Many parents notice their baby wants to be held constantly during this phase. Sleep shifts. Fussiness increases. Tears come more easily. What can feel like regression is often growth. The challenging part is that developmental leaps don’t announce themselves beforehand. You don’t get a notification saying, “Your baby’s brain is expanding today. Expect turbulence.” You just find yourself in the middle of a difficult week wondering what changed. Sometimes the answer is simply, your baby is growing.
What Our Doulas See in the Homes That Navigate This Well
After supporting hundreds of families through the fourth trimester, we’ve noticed something interesting. The families who navigate week four with the most confidence aren’t necessarily the ones with the easiest babies, they’re the ones with the most context. They understand that infant gas is usually part of the developmental process. They learn gentle comfort measures like tummy time, bicycle legs, warm cuddles, and skin-to-skin contact. But they don’t become consumed by fixing it. They understand that fussiness can be a sign of development rather than dysfunction.
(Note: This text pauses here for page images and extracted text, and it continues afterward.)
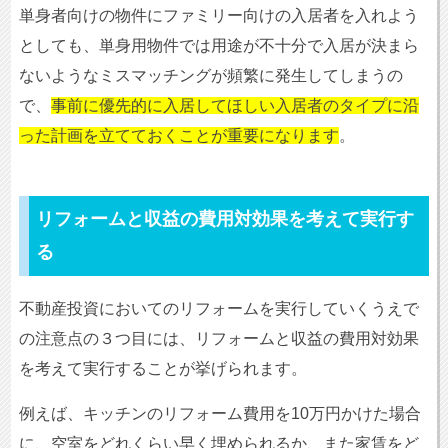
単身者向けの物件にファミリー向けの入居者を入れよう
としても、単身用物件では用途が不十分で入居が決まら
ないようなミスマッチングが頻繁に発生してしまうの
で、
事前に優先的に入居してほしい入居者のタイプに沿
った計画を立てておくことが重要になります
。
リフォームと収益の費用対効果を考えて実行す
る
不動産投資においてのリフォームを実行していくうえで
の注意点の３つ目には、リフォームと収益の費用対効果
を考えて実行することが挙げられます。
例えば、キッチンのリフォーム費用を10万円かけた場合
に、空室をどれくらい早く埋められるか、また家賃をど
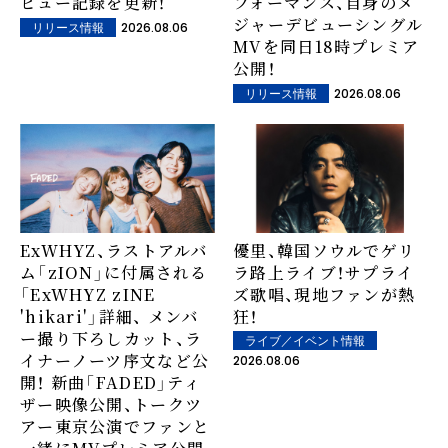
ビュー記録を更新！
フォーマンス、自身のメ
ジャーデビューシングル
2026.08.06
リリース情報
MVを同日18時プレミア
公開！
2026.08.06
リリース情報
ExWHYZ、ラストアルバ
優里、韓国ソウルでゲリ
ム「zION」に付属される
ラ路上ライブ！サプライ
「ExWHYZ zINE
ズ歌唱、現地ファンが熱
'hikari'」詳細、 メンバ
狂！
ー撮り下ろしカット、ラ
ライブ／イベント情報
イナーノーツ序文など公
2026.08.06
開！ 新曲「FADED」ティ
ザー映像公開、トークツ
アー東京公演でファンと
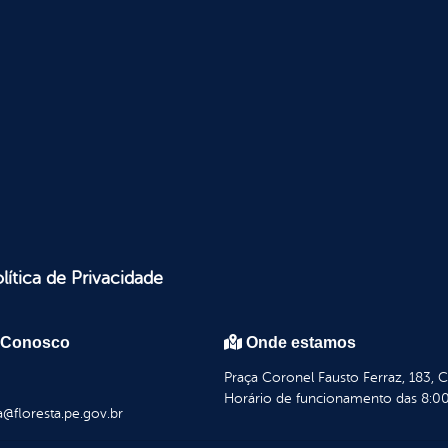
lítica de Privacidade
 Conosco
Onde estamos
Praça Coronel Fausto Ferraz, 183, 
Horário de funcionamento das 8:00
a@floresta.pe.gov.br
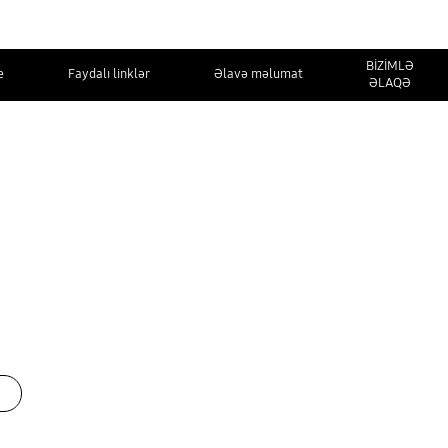
BİZİMLƏ
e
Faydalı linklər
Əlavə məlumat
ƏLAQƏ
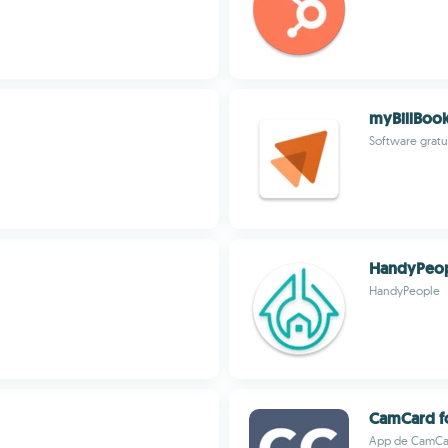
myBillBook
Software gratu
HandyPeo
HandyPeople
CamCard fo
App de CamCard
They stop asking, “How do I make this phase disappear?”
And start asking, “How do I support my baby through it?”
That’s a very different mindset.
One creates panic.
The other creates partnership.
Most importantly, these families aren’t trying to white-knuckle their way through it alone.
The Part We Don’t Talk About Enough
None of this perspective matters if you’re completely depleted. It’s difficult to remember that fussiness is normal when you’ve slept three fragmented hours in two days. It’s difficult to stay calm when your nervous system is running on fumes. That’s why the families who navigate week four best usually have something else in common:
Mom isn’t carrying everything herself.
Maybe her partner takes a full shift so she can sleep.
Maybe a grandparent comes over so she can shower and eat a meal with both hands.
Maybe a postpartum doula takes over the night so she can experience uninterrupted rest for the first time in weeks.
Maybe she simply gives herself permission to step outside for twenty minutes and breathe.
Support doesn’t make you weak. Support makes you sustainable. And a regulated mother is one of the greatest gifts a fussy baby can receive. Your baby doesn’t need perfection. They need a caregiver whose cup isn’t completely empty.
Week four is hard. Not because something is wrong, because everything is right on schedule. Your baby’s gut is learning how to work. Your baby’s brain is expanding. Your family is adjusting to a world that no longer resembles the womb. The families who emerge from this phase feeling more confident aren’t necessarily the ones who found the perfect gas remedy or discovered some secret parenting hack. They’re the ones who had context. The ones who had company. The ones who allowed themselves to rest.
Because sometimes the most powerful thing you can hear at 3 A.M. is this: Your baby is growing, you’re not failing, and you don’t have to do this alone.
Week five brings its own shift. We will be in that room too.